= John Hare (MP died 1637) =

English politician

Sir John Hare (13 October 1603 – 4 November 1637), of Stow Bardolph, Norfolk, was an English politician.

Hare, the only son of Sir Ralph Hare (c1566-1623) and his first wife Mary, daughter of Edward Holmeden, was born on 13 October 1603. He was knighted on 4 December 1618 at Newmarket, Suffolk.

In 1620 Hare was the co-heir of his great-uncle Hugh Hare, receiving a large bequest along with a cousin, Hugh. Around the same time he married Elizabeth, eldest daughter of Thomas Coventry, then solicitor general and later lord keeper. On the death of his father in 1623 he inherited Stow Bardolph.
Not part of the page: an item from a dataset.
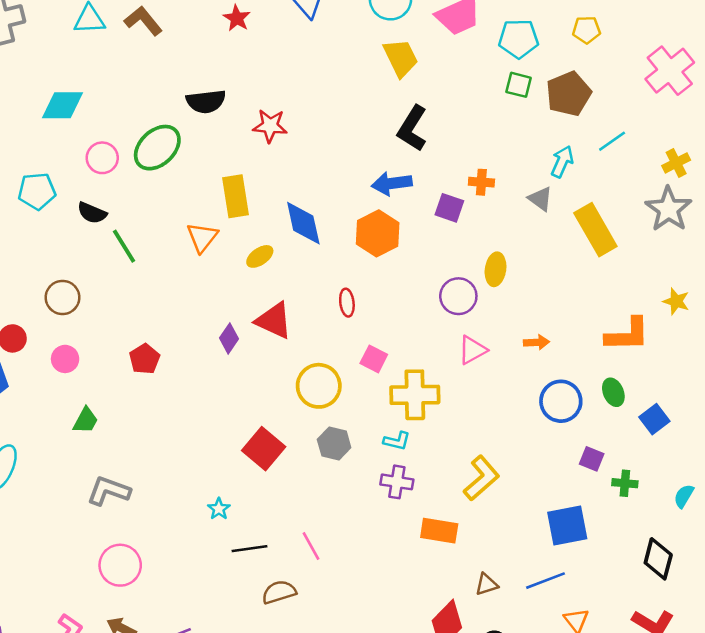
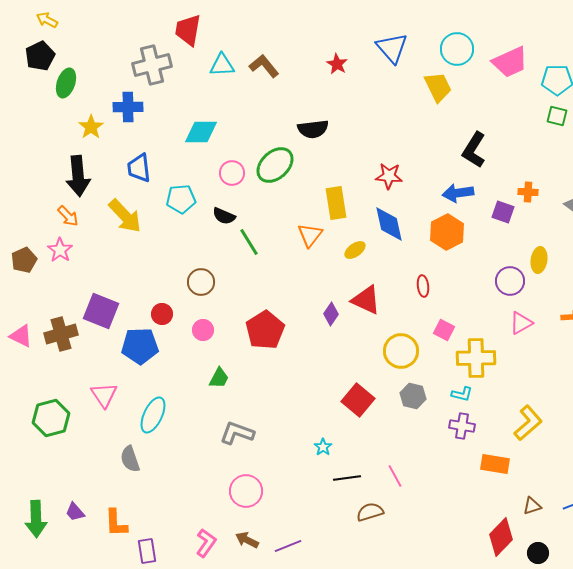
yellow trapezoid: (401, 58) -> (438, 87), moved
red star: (270, 126) -> (389, 176), moved
red pentagon: (144, 359) -> (265, 330), size x1.6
Hare was a Member (MP) of the Parliament of England for Aylesbury in 1625, for Evesham in 1626 and for King's Lynn in 1628. His connection with Aylesbury is unknown, his father-in-law presumably influenced his election for Evesham and his own local standing that for King's Lynn. He was not particularly active in Parliament, although he was active in local government and in the militia.
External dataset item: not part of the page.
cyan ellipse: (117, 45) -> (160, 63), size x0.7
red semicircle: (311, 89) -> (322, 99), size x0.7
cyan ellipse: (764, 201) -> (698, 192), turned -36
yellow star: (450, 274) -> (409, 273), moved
Hare and his wife had a large family, including:
- Sir Ralph Hare, 1st Baronet
- John married Susan, daughter and co-heir of John Walpole esq. of Broomsthorpe, Norfolk
- Nicholas married Catherine, daughter of William Gery of Bushmead Priory, Bedfordshire
- Elizabeth (d. 1699) married 1) Woolley Leigh (d. 1644) of Addington, Surrey & 2) Sir John Lowther of Ackworth, West Yorkshire
- Anne married Sir John Sydenham baronet of Brympton, Somerset
- Mary married Thomas Savage esq. of Elmley Castle, Worcestershire
- Susan married Thomas Barrow
- Sarah married John Earle of Heydon, Norfolk
- Margaret married John Corrance of Rendlesham, Sussex

He died on 4 November 1637. He left most of his lands to his eldest son, Ralph, but his younger sons were all given lands and seven daughters were also provided for. He was buried in the church at Stow Bardolph, Norfolk, where he had erected a memorial chapel for his family in 1624.